→ INSTRUCTIONS TO FOLLOW
Please output the entries that follow exactly, without a single image.

[Page-level text extractions]
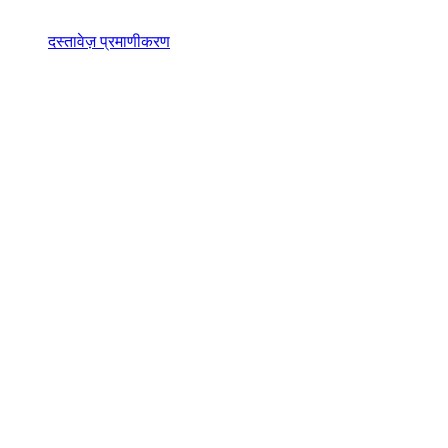
दस्तावेज़ प्रमाणीकरण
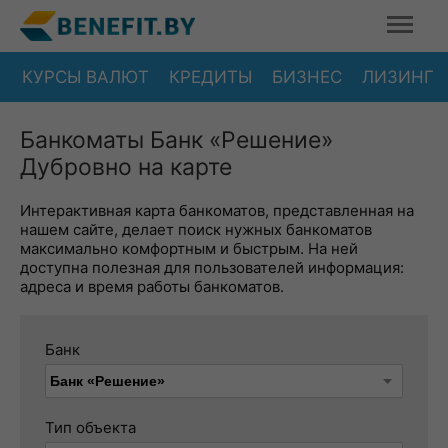
КУРСЫ ВАЛЮТ
КРЕДИТЫ
БИЗНЕС
ЛИЗИНГ
Банкоматы Банк «Решение»
Дубровно на карте
Интерактивная карта банкоматов, представленная на
нашем сайте, делает поиск нужных банкоматов
максимально комфортным и быстрым. На ней
доступна полезная для пользователей информация:
адреса и время работы банкоматов.
Банк
Тип объекта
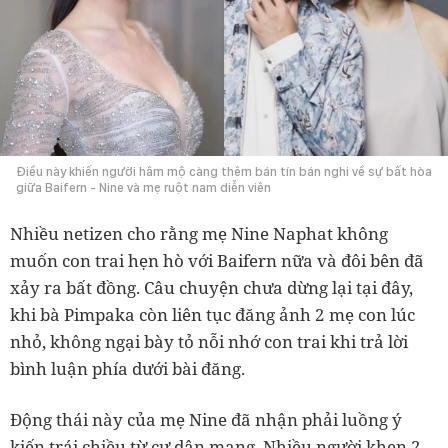
Điều này khiến người hâm mộ càng thêm bán tín bán nghi về sự bất hòa
giữa Baifern - Nine và mẹ ruột nam diễn viên
Nhiều netizen cho rằng mẹ Nine Naphat không
muốn con trai hẹn hò với Baifern nữa và đôi bên đã
xảy ra bất đồng. Câu chuyện chưa dừng lại tại đây,
khi bà Pimpaka còn liên tục đăng ảnh 2 mẹ con lúc
nhỏ,
không ngại bày tỏ nỗi nhớ con trai khi trả lời
bình luận phía dưới bài đăng.
Động thái này của mẹ Nine đã nhận phải luồng ý
kiến trái chiều từ cư dân mạng. Nhiều người khen 2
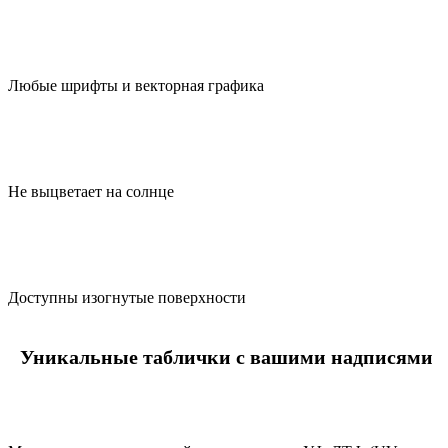
Любые шрифты и векторная графика
Не выцветает на солнце
Доступны изогнутые поверхности
Уникальные таблички с вашими надписями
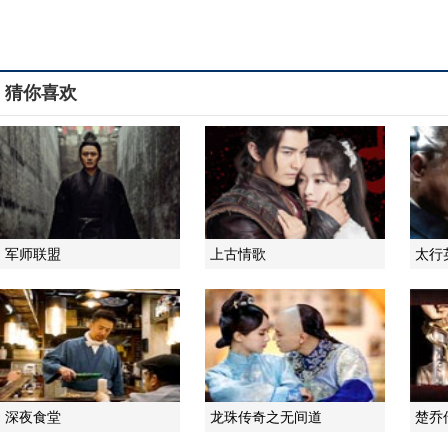
猜你喜欢
军师联盟
上古情歌
太行
深夜食堂
龙珠传奇之无间道
楚乔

→ WORKED SOLUTION
दस्तावेज़ प्रमाणीकरण
КУРСЫ ВАЛЮТ
КРЕДИТЫ
БИЗНЕС
ЛИЗИНГ
Банкоматы Банк «Решение»
Дубровно на карте
Интерактивная карта банкоматов, представленная на
нашем сайте, делает поиск нужных банкоматов
максимально комфортным и быстрым. На ней
доступна полезная для пользователей информация:
адреса и время работы банкоматов.
Банк
Тип объекта
Điều này khiến người hâm mộ càng thêm bán tín bán nghi về sự bất hòa
giữa Baifern - Nine và mẹ ruột nam diễn viên
Nhiều netizen cho rằng mẹ Nine Naphat không
muốn con trai hẹn hò với Baifern nữa và đôi bên đã
xảy ra bất đồng. Câu chuyện chưa dừng lại tại đây,
khi bà Pimpaka còn liên tục đăng ảnh 2 mẹ con lúc
nhỏ,
không ngại bày tỏ nỗi nhớ con trai khi trả lời
bình luận phía dưới bài đăng.
Động thái này của mẹ Nine đã nhận phải luồng ý
kiến trái chiều từ cư dân mạng. Nhiều người khen 2
Любые шрифты и векторная графика
Не выцветает на солнце
Доступны изогнутые поверхности
Уникальные таблички с вашими надписями
猜你喜欢
军师联盟
上古情歌
太行
深夜食堂
龙珠传奇之无间道
楚乔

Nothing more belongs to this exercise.